Why the instability disappears with large smearing value? Is there a direct relation between CDW and smearing?

Does phonon-softening always represent CDW instability or this is specific to some TMDs?

What is safe value of degauss that someone could use?

Does the smearing value affect the superconducting properties, say Tc and SC gap?

Hoping for a quick reply. Don't need to answer all of them. Anyone could answer any of the questions.
Thank you
Shubham

Except for the last question, I will answer the questions quickly as they are less relevant to EPW.

Q: Why the instability disappears with large smearing value? Is there a direct relation between CDW and smearing?
A: To account for instability stemming from CDW in calculations, reproducing the Fermi surface with high resolution might be necessary. Although the smearing mentioned here is different from smearing in momentum space, applying energy smearing could result in the loss of crucial information, such as the Fermi surface's shape. Some studies suggest a connection between CDW and the nesting of the Fermi surface, though this remains a topic open to debate. Nevertheless, there's a possibility for conditions to inadvertently eliminate instability. It's crucial not to neglect ensuring reliable computational results through convergence tests. The threshold for convergence testing varies depending on what you want to calculate lastly. If softening occurs, there may also be a need to calculate phonon frequencies during the testing phase.

Q: Does phonon-softening always represent CDW instability or this is specific to some TMDs?
A: No. The cause of phonon instability may be other than CDW instability.

Q: What is safe value of degauss that someone could use?
A: All input parameters vary depending on what you want to calculate lastly, so there are no such things as 'safe' values. For instance, if you want to describe phenomena that occur only at low temperatures, you will often need a high-resolution momentum sampling. It's necessary to set appropriate smearing for each momentum sampling. Generally, the higher the resolution of the momentum sampling, the lower the required smearing value.

Q: Does the smearing value affect the superconducting properties, say Tc and SC gap?
A: Yes, it can affect the superconducting properties. It's possible that phonon frequencies with strong electron-phonon interactions are sensitive to the smearing value. In such cases, it's necessary to carefully verify convergence.

Thank you so much for the detailed explanation. I would like to mention that my ultimate goal is to calculate Tc. And I checked with different smearing values (degauss) in QE calculations (phonon calculations) results into different Tc in NbSe2. I think this is because there is phonon-softening and there are imaginary frequencies present in the phonon spectra for this particular system. So, I want to know how one could say that we use a larger smearing value, avoid the phonon smearing, and calculate the Tc. Is that a correct practice? This practice has been used in the following Refs.:
1. PHYSICAL REVIEW B 99, 161119(R) (2019),
2. S. Das et al. https://doi.org/10.1038/s41524-023-01017-4

I want to know for this particular example (NbSe2) only. Is increasing degauss is the correct approach to evaluate appropriate Tc?

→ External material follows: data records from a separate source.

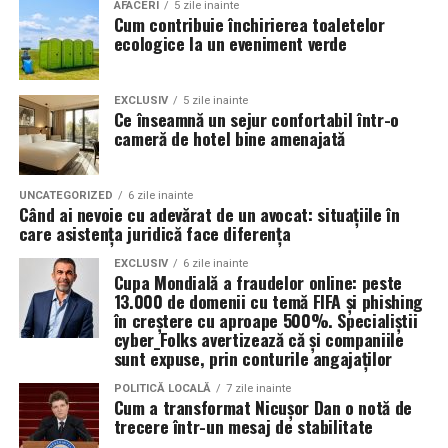
Valoarea 30 indică comportamentul uleiului la
În plus, prin alegerea facilităților ecologice,
AFACERI
5 zile inainte
Cum contribuie închirierea toaletelor
temperatura normală de funcționare a motorului.
organizatorii unui eveniment pot reduce semnificativ
ecologice la un eveniment verde
impactul negativ asupra mediului în comparație cu
Rezultatul este un echilibru foarte bun între protecție și
soluțiile tradiționale, care sunt mult mai dăunătoare
economie de combustibil.
pentru natură. Astfel, toaletele ecologice contribuie la
EXCLUSIV
5 zile inainte
Ce înseamnă un sejur confortabil într-o
promovarea unui comportament responsabil din punct
cameră de hotel bine amenajată
Pentru ce motoare este recomandat Ravenol VMP
de vedere ecologic și ajută la protejarea resurselor
USVO 5W30?
naturale.
Tipul de
ulei de motor Ravenol
VMP USVO 5W30 este
UNCATEGORIZED
6 zile inainte
Când ai nevoie cu adevărat de un avocat: situațiile în
recomandat pentru numeroase motoare moderne care
Impactul pozitiv asupra imaginii evenimentului
care asistența juridică face diferența
necesită un ulei 5W30 cu aprobări OEM specifice.
Alegerea unor soluții ecologice, precum tipul ecologic
EXCLUSIV
6 zile inainte
Cupa Mondială a fraudelor online: peste
În funcție de specificațiile constructorului, poate fi
de toaletă, poate aduce beneficii semnificative imaginii
13.000 de domenii cu temă FIFA și phishing
utilizat pe vehicule ale unor mărci precum:
unui eveniment. Într-o eră în care participanții devin din
în creștere cu aproape 500%. Specialiștii
ce în ce mai conștienți de problemele de mediu,
cyber_Folks avertizează că și companiile
sunt expuse, prin conturile angajaților
organizatorii care aleg să adopte soluții sustenabile, cum
BMW;
ar fi închirierea toaletelor din gama ecologică, pot
POLITICĂ LOCALĂ
7 zile inainte
Mercedes-Benz;
Cum a transformat Nicușor Dan o notă de
câștiga aprecierea publicului.
trecere într-un mesaj de stabilitate
Volkswagen;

When conducting DFT calculations, the fundamental premise, in my opinion, is to model electronic systems at absolute zero temperature since DFT is primarily a formalism for describing the ground state. If you adhere to this principle, smearing should be regarded as a parameter associated with convergence. However, in certain scenarios, such as when attempting to simulate systems at elevated electron temperatures, one may opt for the Fermi-Dirac occupation function for smearing. Analogously, if you accept that using a large smearing artificially simulates the occupation at a non-zero temperature, using it to eliminate imaginary modes may seem reasonable. Nonetheless, you should clearly understand that the disappearance of imaginary modes stems from a different logic than finite-temperature phonon calculations that take into account anharmonic effects, which are actively developed nowadays.

Personally, I have not utilized the Fermi-Dirac distribution function for smearing in pw.x for phonon calculations. While I can appreciate its use as an approximation, I don't regard it as a generally applicable approach. It's just a practical workaround for CDW. If you choose to employ a large smearing to eliminate imaginary modes in TiSe2, please do so at your own discretion and risk. Particularly when writing a paper, it might be necessary to justify the obtained results by comparing them with the results published in previous studies.